Vielleicht hast du ja noch ne Idee, wie man die 2 funktionen um ein paar sachen erweitern kann?

Zum einen sobald ein neuer Node eröffnet wird, werden nur die Textfelder zurück gesetzt. Wie kann ich es schaffen, das alles komplett zurück gesetzt wird?

Das ist die eine Sache die mich brennend interessiert und das andere ist, vielleicht auch recht einfach zu lösen.

Kann man die Werte die in die Felder eingetragen werden, sofort berechnen und in einem anderen Feld des Nodes ausgeben?

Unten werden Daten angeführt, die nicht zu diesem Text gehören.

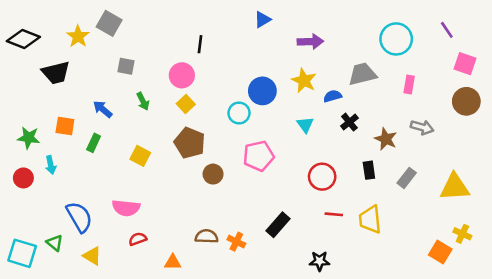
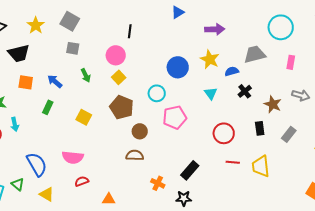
gray square: (109, 23) -> (70, 21), moved
cyan circle: (239, 113) -> (157, 93), moved
orange square: (65, 126) -> (26, 82), moved
brown semicircle: (207, 236) -> (135, 155), moved
black star: (320, 261) -> (184, 198), moved

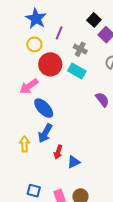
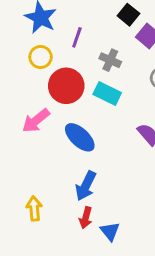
blue ellipse: (44, 108) -> (80, 137), moved
blue arrow: (45, 133) -> (86, 186), moved
blue triangle: (74, 162) -> (110, 231), turned -40

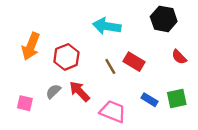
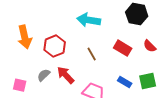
orange arrow: (31, 46) -> (25, 37), turned -35
red rectangle: (134, 62) -> (123, 48), moved

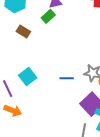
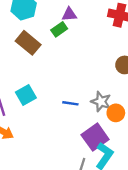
brown rectangle: (23, 31) -> (28, 43), size x1.5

Also wenn ich jetzt das Textfeld mgb[] *rh[] berechne, dann ist das das Ergebnis von epw[].

Hast du da vielleicht auch ne Idee ?

Ich danke dir... Super vielen Dank

mfg
Dreambaser


----------



## Quaese (22. Januar 2009)

Hi,

ich würde für die Berechnung ähnlich vorgehen wie beim Aktivieren/Deaktivieren der Selectfelder.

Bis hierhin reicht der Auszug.